The performance veers dangerously close to self-parody sometimes, but it hardly
seems fair of me to hold that against this film, since (A) Most Pacino performances
these days do exactly that (save his masterful turns in Donnie Brasco
and Insomnia) and (B) His performance -- no matter how over-baked it
might be -- is the only thing that kept me from falling asleep. Nearly every scene
chugs on tirelessly, void of much interest, practically outstaying its welcome
before its even begun; this is one of those I-kinda-wanna-be-a-plotless-character-study-but-I-don't-have-the-guts-so-I'm-gonna-tack-on-an-incredibly-fucking-stupid-halfass-conspiracy/murder-subplot
movies. Plus there's another lame sop, a tossed aside romance angle with Kim "I
have precious little talent" Basinger playing the widow of Pacino's brother
and now looking to start a relationship with Al. I might have found this idea
acceptable or remotely believable had Basinger not been given only three scenes
(one at the beginning, one in the middle and one at the end), the film seeming
even less interested in her than it does the absurd murder nonsense. Frequently
poor dialogue is on-the-nose ("Remember when you wanted to change the world?"

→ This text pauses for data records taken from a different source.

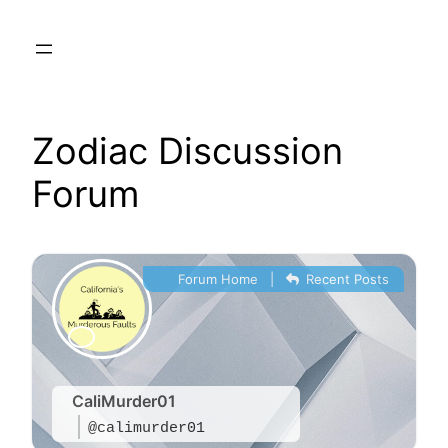
Skip
to
content
Zodiac Discussion
Forum
Forum Home
|
Recent Posts
CaliMurder01
@calimurder01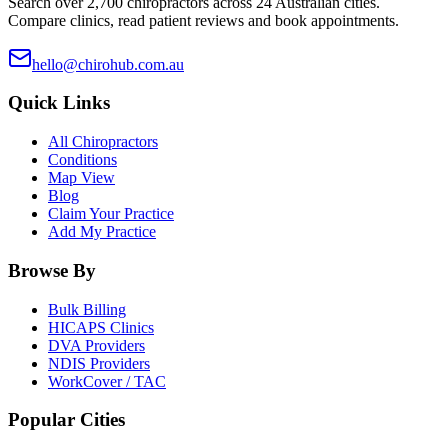
Search over 2,700 chiropractors across 24 Australian cities.
Compare clinics, read patient reviews and book appointments.
hello@chirohub.com.au
Quick Links
All Chiropractors
Conditions
Map View
Blog
Claim Your Practice
Add My Practice
Browse By
Bulk Billing
HICAPS Clinics
DVA Providers
NDIS Providers
WorkCover / TAC
Popular Cities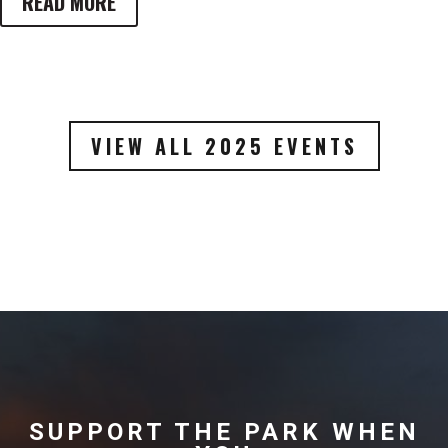
READ MORE
VIEW ALL 2025 EVENTS
SUPPORT THE PARK WHEN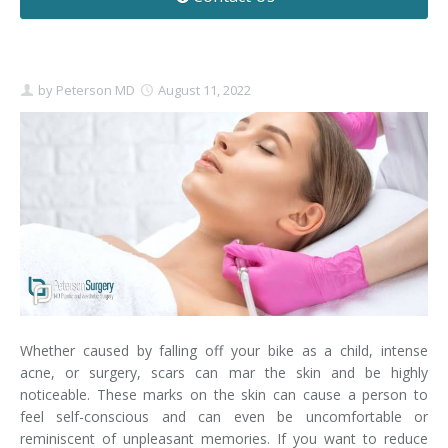
Contact
Non-Surgical Skin Treatments
Brow Lift
Breast Augmentation Mastopexy
Liposuction
Facelift - Neck Lift
Breast Lift
Tummy Tuck
by
Peterson MD
August 11, 2022
Eyelid Surgery
Breast Reduction
Arm Lift
Nasal Surgery
Saline vs. Silicone
Chin Surgery
Whether caused by falling off your bike as a child, intense
acne, or surgery, scars can mar the skin and be highly
noticeable. These marks on the skin can cause a person to
feel self-conscious and can even be uncomfortable or
reminiscent of unpleasant memories. If you want to reduce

Basinger asks Pacino) and the ending is cheaply... dumb. Any movie clueless enough
to earnestly cast Ryan O'Neal as one of the world's biggest movie stars deserves
to be studiously ignored when it also dares to tell us anything about racial problems
in a pre-911 Manhattan. Sat on by Miramax for way too long, the already pointless
People I Know is now dated also. The fact that in spite of all these
complaints I still give People I Know a rating as high as 41
is either a testament to my unabashed predilection for down-and-out-tough-guy
films or a tribute to one silent, (ostensibly) unremarkable sequence with Pacino
walking by the park under snowfall (photography courtesy Peter Deming, Lynch's
sometimes DP) that made me remember everything I love about this dirty town.